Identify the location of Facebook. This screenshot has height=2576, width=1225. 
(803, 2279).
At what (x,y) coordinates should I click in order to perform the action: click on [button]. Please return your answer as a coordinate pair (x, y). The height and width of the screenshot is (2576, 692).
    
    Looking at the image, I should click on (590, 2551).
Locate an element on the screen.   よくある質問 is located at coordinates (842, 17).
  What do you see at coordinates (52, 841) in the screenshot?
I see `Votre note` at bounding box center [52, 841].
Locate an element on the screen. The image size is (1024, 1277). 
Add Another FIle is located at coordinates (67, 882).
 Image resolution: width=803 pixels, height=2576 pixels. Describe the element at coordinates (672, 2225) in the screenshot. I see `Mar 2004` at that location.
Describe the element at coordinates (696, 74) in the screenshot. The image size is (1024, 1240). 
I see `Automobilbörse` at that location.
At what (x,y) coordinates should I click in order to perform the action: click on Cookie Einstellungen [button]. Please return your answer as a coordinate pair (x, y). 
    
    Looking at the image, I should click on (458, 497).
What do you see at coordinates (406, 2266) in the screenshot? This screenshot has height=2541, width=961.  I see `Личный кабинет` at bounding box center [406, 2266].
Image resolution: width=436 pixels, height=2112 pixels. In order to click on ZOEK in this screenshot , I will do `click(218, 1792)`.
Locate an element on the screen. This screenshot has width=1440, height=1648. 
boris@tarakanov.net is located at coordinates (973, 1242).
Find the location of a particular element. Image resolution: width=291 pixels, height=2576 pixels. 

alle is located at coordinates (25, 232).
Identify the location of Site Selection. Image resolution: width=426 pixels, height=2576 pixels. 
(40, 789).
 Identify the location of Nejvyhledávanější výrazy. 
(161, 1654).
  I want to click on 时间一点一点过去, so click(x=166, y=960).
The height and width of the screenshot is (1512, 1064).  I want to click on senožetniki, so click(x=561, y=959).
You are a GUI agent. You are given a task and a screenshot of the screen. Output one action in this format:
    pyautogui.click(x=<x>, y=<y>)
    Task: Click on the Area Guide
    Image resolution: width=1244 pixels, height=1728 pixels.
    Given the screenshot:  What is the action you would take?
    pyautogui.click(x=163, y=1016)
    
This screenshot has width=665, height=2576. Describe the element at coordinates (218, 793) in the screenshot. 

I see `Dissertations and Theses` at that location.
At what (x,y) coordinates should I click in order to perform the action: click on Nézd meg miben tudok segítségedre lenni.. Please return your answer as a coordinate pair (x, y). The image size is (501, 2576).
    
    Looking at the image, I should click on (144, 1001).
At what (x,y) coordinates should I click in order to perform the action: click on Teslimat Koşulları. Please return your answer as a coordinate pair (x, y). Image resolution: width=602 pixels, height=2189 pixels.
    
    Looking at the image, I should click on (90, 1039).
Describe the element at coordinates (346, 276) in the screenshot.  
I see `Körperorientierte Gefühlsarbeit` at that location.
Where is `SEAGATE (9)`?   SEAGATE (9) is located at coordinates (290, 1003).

* **What this task involves**
Set down every entry exactly as given.

* **Task response**
Identify the location of Facebook. This screenshot has height=2576, width=1225. 
(803, 2279).
At what (x,y) coordinates should I click in order to perform the action: click on [button]. Please return your answer as a coordinate pair (x, y). The height and width of the screenshot is (2576, 692).
    
    Looking at the image, I should click on (590, 2551).
Locate an element on the screen.   よくある質問 is located at coordinates (842, 17).
  What do you see at coordinates (52, 841) in the screenshot?
I see `Votre note` at bounding box center [52, 841].
Locate an element on the screen. The image size is (1024, 1277). 
Add Another FIle is located at coordinates (67, 882).
 Image resolution: width=803 pixels, height=2576 pixels. Describe the element at coordinates (672, 2225) in the screenshot. I see `Mar 2004` at that location.
Describe the element at coordinates (696, 74) in the screenshot. The image size is (1024, 1240). 
I see `Automobilbörse` at that location.
At what (x,y) coordinates should I click in order to perform the action: click on Cookie Einstellungen [button]. Please return your answer as a coordinate pair (x, y). 
    
    Looking at the image, I should click on (458, 497).
What do you see at coordinates (406, 2266) in the screenshot? This screenshot has height=2541, width=961.  I see `Личный кабинет` at bounding box center [406, 2266].
Image resolution: width=436 pixels, height=2112 pixels. In order to click on ZOEK in this screenshot , I will do `click(218, 1792)`.
Locate an element on the screen. This screenshot has width=1440, height=1648. 
boris@tarakanov.net is located at coordinates (973, 1242).
Find the location of a particular element. Image resolution: width=291 pixels, height=2576 pixels. 

alle is located at coordinates (25, 232).
Identify the location of Site Selection. Image resolution: width=426 pixels, height=2576 pixels. 
(40, 789).
 Identify the location of Nejvyhledávanější výrazy. 
(161, 1654).
  I want to click on 时间一点一点过去, so click(x=166, y=960).
The height and width of the screenshot is (1512, 1064).  I want to click on senožetniki, so click(x=561, y=959).
You are a GUI agent. You are given a task and a screenshot of the screen. Output one action in this format:
    pyautogui.click(x=<x>, y=<y>)
    Task: Click on the Area Guide
    Image resolution: width=1244 pixels, height=1728 pixels.
    Given the screenshot:  What is the action you would take?
    pyautogui.click(x=163, y=1016)
    
This screenshot has width=665, height=2576. Describe the element at coordinates (218, 793) in the screenshot. 

I see `Dissertations and Theses` at that location.
At what (x,y) coordinates should I click in order to perform the action: click on Nézd meg miben tudok segítségedre lenni.. Please return your answer as a coordinate pair (x, y). The image size is (501, 2576).
    
    Looking at the image, I should click on (144, 1001).
At what (x,y) coordinates should I click in order to perform the action: click on Teslimat Koşulları. Please return your answer as a coordinate pair (x, y). Image resolution: width=602 pixels, height=2189 pixels.
    
    Looking at the image, I should click on (90, 1039).
Describe the element at coordinates (346, 276) in the screenshot.  
I see `Körperorientierte Gefühlsarbeit` at that location.
Where is `SEAGATE (9)`?   SEAGATE (9) is located at coordinates (290, 1003).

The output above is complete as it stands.